• Work task: Among the entries, which lines carry the string "nepřetržité"? Copy every one.

-------- Data to process

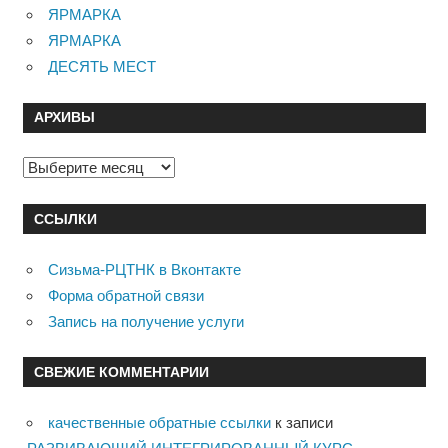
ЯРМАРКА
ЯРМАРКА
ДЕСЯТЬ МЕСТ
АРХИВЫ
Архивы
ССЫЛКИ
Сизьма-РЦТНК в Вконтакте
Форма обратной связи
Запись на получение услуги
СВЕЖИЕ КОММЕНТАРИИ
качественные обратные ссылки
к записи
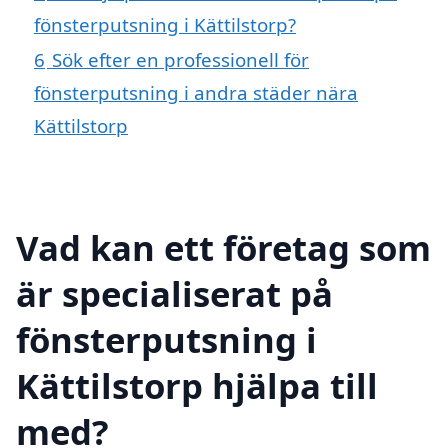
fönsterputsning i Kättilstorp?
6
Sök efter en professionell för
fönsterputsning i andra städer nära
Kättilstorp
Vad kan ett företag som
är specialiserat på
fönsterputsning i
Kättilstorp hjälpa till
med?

----------------
-------- Data to process

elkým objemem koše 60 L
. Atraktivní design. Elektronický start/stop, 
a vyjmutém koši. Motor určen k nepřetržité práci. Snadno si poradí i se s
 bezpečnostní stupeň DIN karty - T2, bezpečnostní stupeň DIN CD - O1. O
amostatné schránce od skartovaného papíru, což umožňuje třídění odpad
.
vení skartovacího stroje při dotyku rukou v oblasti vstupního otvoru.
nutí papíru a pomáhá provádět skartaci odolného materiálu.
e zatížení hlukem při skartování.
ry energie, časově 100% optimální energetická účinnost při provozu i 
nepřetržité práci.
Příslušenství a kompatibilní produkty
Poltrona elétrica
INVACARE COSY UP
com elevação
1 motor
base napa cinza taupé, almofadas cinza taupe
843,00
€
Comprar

----------------
-------- Data to process

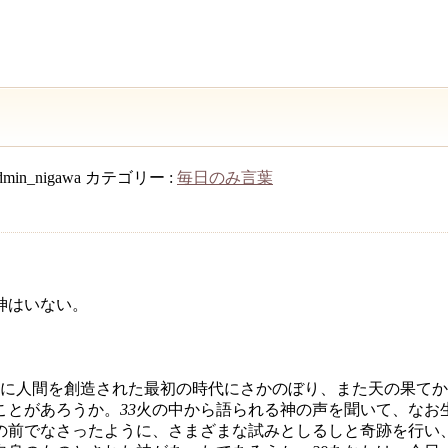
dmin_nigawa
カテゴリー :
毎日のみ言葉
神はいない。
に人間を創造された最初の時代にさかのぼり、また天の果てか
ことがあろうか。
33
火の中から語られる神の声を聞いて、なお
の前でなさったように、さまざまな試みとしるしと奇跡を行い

----------------

• Completed exercise:
a vyjmutém koši. Motor určen k nepřetržité práci. Snadno si poradí i se s
nepřetržité práci.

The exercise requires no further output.